Dyson is extremely sensitive about his lack of involvement with actual activism. In his interview with Ebony, he offers a rationalization:
You know when sometimes people ask me, "How come you wasn't at the protest?" Because I was writing about it, I was trying to shape people's understanding of it. I don't have to match arrest records. I have been arrested multiple times... I have been to jail with Rev. James Forbes here in this city over Amadou Diallo ... When people ask, "What are you doing?" I'm writing. Well, "What you doin' for the movement?" I write. I don't apologize for that.
We might leave aside the fact that the Amadou Diallo shooting occurred in 1999, and the aforementioned scarcity of Dyson's actual writing. The real problem is Dyson's eagerness to scoff at West's activism while admitting he does little of his own. West has consistently been a friend to small progressive groups; just last week he helped get media coverage for the Harvard students trying to get the university to divest from fossil fuels, and he has been tireless in his street-level work from Occupy to Ferguson. Dyson insists that these efforts are just further attention-seeking and don't count, but one might wonder whether a student divestment protest is the first place one would go to seek celebrity. West has a genuine record, while Dyson has lately been prominently tweeting photos of himself at protests in order to disguise his serious lack of one. ("Me on the front line")

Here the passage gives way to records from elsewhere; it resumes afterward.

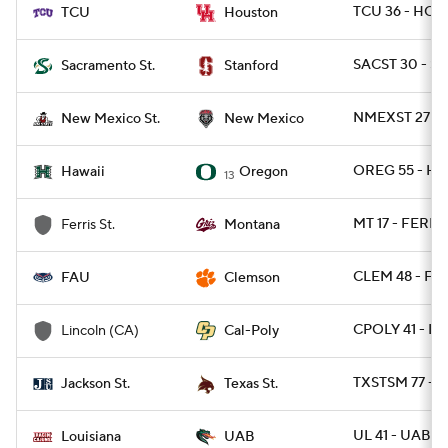
TCU 36 - HOU
TCU
Houston
SACST 30 - S
Sacramento St.
Stanford
NMEXST 27 - 
New Mexico St.
New Mexico
OREG 55 - HA
Hawaii
Oregon
13
MT 17 - FERRI
Ferris St.
Montana
CLEM 48 - FAU
FAU
Clemson
CPOLY 41 - L
Lincoln (CA)
Cal-Poly
TXSTSM 77 - 
Jackson St.
Texas St.
UL 41 - UAB 21
Louisiana
UAB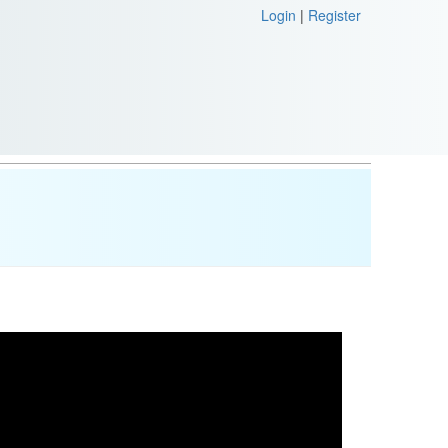
Login
|
Register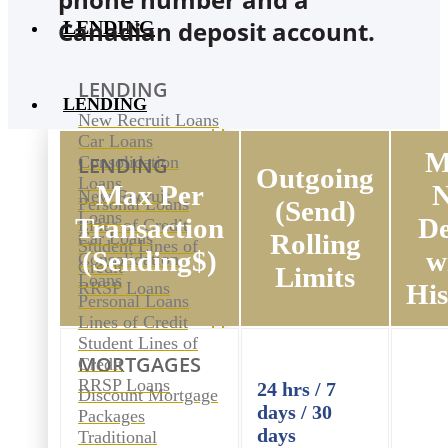
Canadian deposit account.
LENDING
LENDING
LENDING
New Recruit Loans
Car Loans
M
Consolidation
LENDING
Outgoing
Loans
Max Per
New Recruit
Personal Loans
(Send)
Loans
Transaction
De
Lines of Credit
Car Loans
Rolling
Student Lines of
(Sending$)
w
Consolidation
Credit
Limits
Loans
RRSP Loans
His
Personal Loans
Lines of Credit
Student Lines of
MORTGAGES
Credit
RRSP Loans
24 hrs / 7
Discount Mortgage
days / 30
Packages
days
Traditional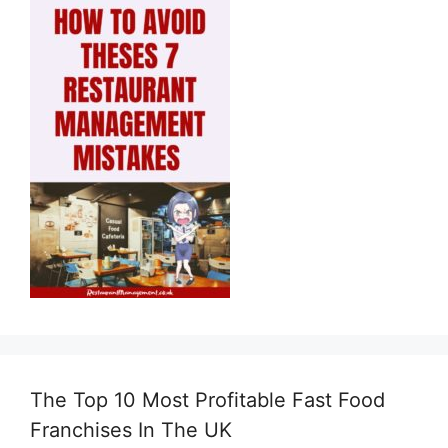
The Top 10 Most Profitable Fast Food
Franchises In The UK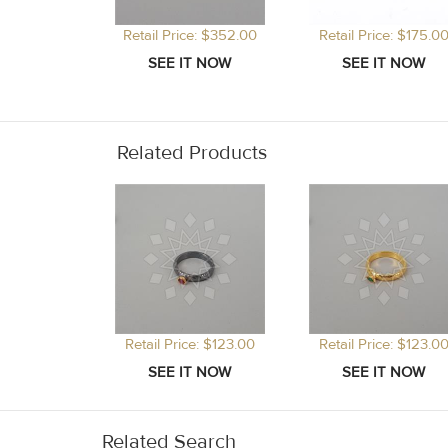
Retail Price: $352.00
Retail Price: $175.0
Related Products
Retail Price: $123.00
Retail Price: $123.0
Related Search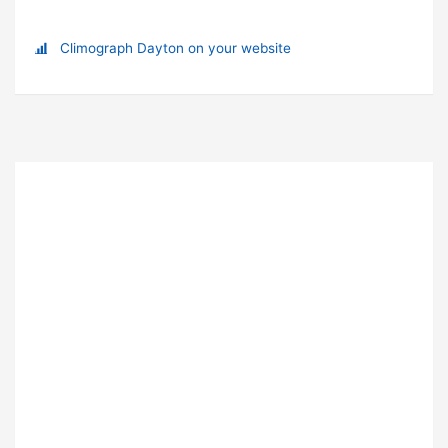
Climograph Dayton on your website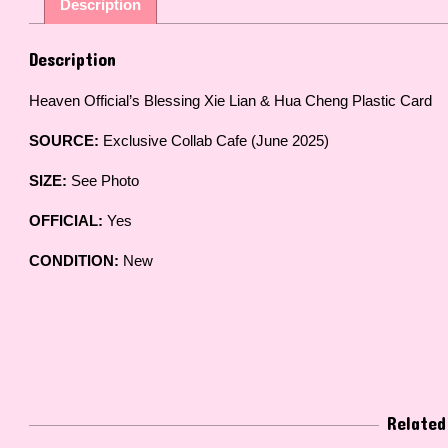
Description
Description
Heaven Official’s Blessing Xie Lian & Hua Cheng Plastic Card
SOURCE:
Exclusive Collab Cafe (June 2025)
SIZE:
See Photo
OFFICIAL:
Yes
CONDITION:
New
Related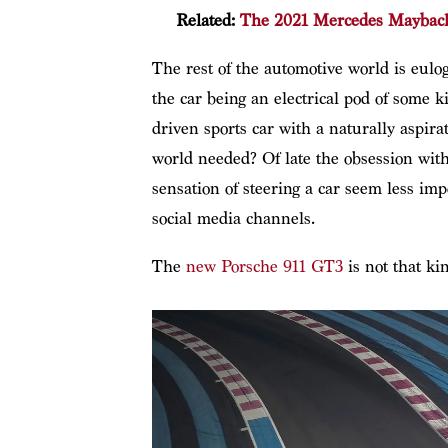
Related:
The 2021 Mercedes Maybach S
The rest of the automotive world is eulog
the car being an electrical pod of some 
driven sports car with a naturally aspira
world needed? Of late the obsession wi
sensation of steering a car seem less imp
social media channels.
The
new Porsche 911 GT3
is not that kin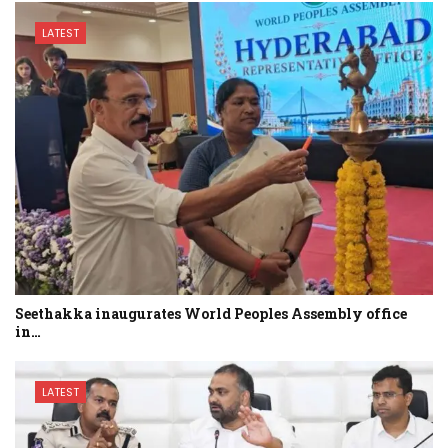
LATEST
Seethakka inaugurates World Peoples Assembly office
in…
LATEST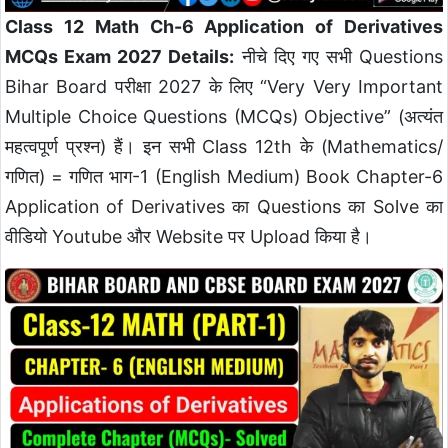
Class 12 Math Ch-6 Application of Derivatives
MCQs Exam 2027 Details:
नीचे दिए गए सभी Questions
Bihar Board परीक्षा 2027 के लिए “Very Very Important
Multiple Choice Questions (MCQs) Objective” (अत्यंत
महत्वपूर्ण प्रश्न) हैं। इन सभी Class 12th के (Mathematics/
गणित) = गणित भाग-1 (English Medium) Book Chapter-6
Application of Derivatives का Questions का Solve का
वीडियो Youtube और Website पर Upload किया है।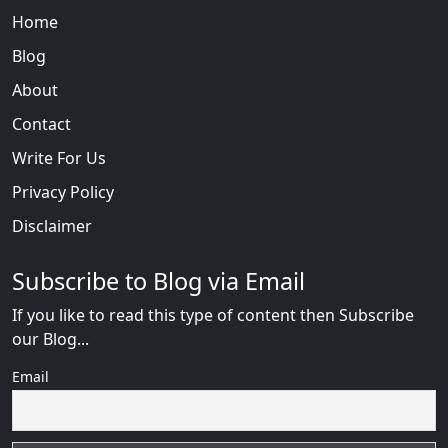
Home
Blog
About
Contact
Write For Us
Privacy Policy
Disclaimer
Subscribe to Blog via Email
If you like to read this type of content then Subscribe
our Blog...
Email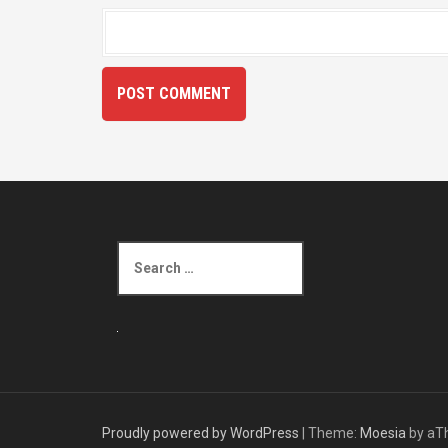
S
e
a
r
c
h
f
o
r
Proudly powered by WordPress
|
Theme:
Moesia
by aT
: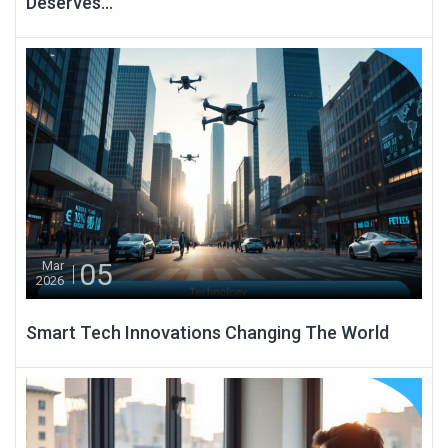
Deserves...
05
Mar
2026
Smart Tech Innovations Changing The World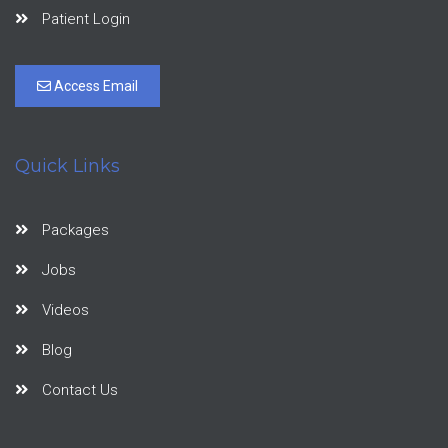
Patient Login
Access Email
Quick Links
Packages
Jobs
Videos
Blog
Contact Us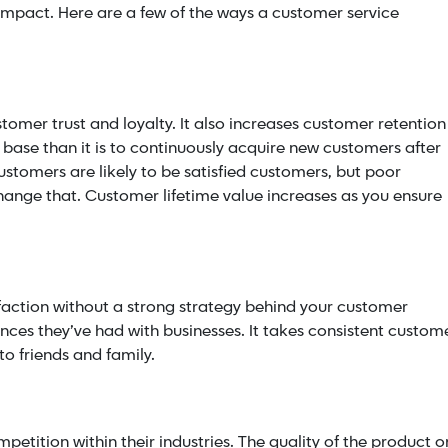
 impact.
Here are a few of the ways a customer service
tomer trust and loyalty. It also increases customer retention
r base than it is to continuously acquire new customers after
ustomers are likely to be satisfied customers, but poor
ange that. Customer lifetime value increases as you ensure
isfaction without a strong strategy behind your customer
nces they’ve had with businesses. It takes consistent custom
to friends and family.
petition within their industries. The quality of the product o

There are countless other problems with Dyson's arguments against West, which have been carefully detailed by others. Dyson refuses to address the substance of West's political criticisms, instead insisting that his vehement tone automatically discredits them. Dyson distorts West's Race Matters in order to bizarrely paint West as some kind of conservative. He gives an elaborate theory of why it's acceptable for prophets to hobnob with the powerful, slighting Martin Luther King by pretending King himself was cozy with the White House (he definitely wasn't.) He calls West a misogynist, and insists that West's insults of Dyson mean he does not care about black lives ("West has been assaulting Black people now for six years... Did Michael Dyson's Black life matter?") He unfairly insists that West's exhortation to follow Jesus's example constitutes "comparing himself to Christ." There's been a lot of speculation about Dyson's motives for lashing out at West, but one doesn't need to psychoanalyze Dyson in order to dismiss his barrage of ill-reasoned, grasping vitriol.

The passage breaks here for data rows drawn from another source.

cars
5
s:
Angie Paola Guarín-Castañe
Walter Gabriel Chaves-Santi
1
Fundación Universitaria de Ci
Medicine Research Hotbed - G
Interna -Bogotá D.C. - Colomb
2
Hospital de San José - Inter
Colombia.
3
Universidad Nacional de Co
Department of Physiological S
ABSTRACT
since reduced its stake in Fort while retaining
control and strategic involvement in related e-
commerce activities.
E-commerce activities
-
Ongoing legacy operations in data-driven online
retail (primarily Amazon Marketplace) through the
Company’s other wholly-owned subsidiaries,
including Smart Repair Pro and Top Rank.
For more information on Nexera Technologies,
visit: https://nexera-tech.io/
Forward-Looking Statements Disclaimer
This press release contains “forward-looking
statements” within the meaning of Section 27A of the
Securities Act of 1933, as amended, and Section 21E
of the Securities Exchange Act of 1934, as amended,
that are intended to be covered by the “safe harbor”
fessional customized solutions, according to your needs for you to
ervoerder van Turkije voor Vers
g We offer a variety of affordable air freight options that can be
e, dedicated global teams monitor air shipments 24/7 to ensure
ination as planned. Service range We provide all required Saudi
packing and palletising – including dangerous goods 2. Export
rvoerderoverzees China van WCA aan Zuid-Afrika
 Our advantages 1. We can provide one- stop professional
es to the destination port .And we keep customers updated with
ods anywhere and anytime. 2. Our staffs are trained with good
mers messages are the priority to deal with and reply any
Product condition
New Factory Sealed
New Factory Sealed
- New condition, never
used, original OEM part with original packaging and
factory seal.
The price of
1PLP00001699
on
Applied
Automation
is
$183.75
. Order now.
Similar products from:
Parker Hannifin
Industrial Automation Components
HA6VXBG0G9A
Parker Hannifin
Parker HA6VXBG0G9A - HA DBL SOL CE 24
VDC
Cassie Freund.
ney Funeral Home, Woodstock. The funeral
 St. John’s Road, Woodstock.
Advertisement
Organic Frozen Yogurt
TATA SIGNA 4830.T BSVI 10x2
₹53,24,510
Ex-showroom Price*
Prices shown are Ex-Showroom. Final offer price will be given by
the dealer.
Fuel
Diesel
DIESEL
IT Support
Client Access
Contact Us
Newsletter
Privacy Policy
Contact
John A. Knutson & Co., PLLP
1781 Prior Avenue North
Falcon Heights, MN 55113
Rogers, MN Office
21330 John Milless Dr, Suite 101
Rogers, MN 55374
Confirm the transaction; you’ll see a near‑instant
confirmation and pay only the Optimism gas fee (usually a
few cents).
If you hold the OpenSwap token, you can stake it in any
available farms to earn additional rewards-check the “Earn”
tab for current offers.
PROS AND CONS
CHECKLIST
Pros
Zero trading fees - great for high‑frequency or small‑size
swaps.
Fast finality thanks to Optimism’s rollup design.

But the most galling feature of the attack remains the sheer hypocrisy. That's not inherently discrediting; giving someone the tu quoque treatment doesn't do anything to their argument. It does, however, show them to be making it dishonestly. Dyson can't possibly actually have a problem with professors who favor the media spotlight over their scholarly endeavors, since no academic in America eats up more television time than Michael Eric Dyson. Or perhaps Dyson really does believe academics should devote themselves to their research, and perhaps he's right that Cornel West doesn't. But in that case, he has a bit of self-examination to do before he should go about deploying that particular line of criticism. If there is such a thing as egotistical pop-scholarship, or the figure of the media-hungry pundit-professor, Michael Eric Dyson is its epitome and apogee. For him to run down West for these same tendencies is to throw a very unwise stone from a very fragile glass house.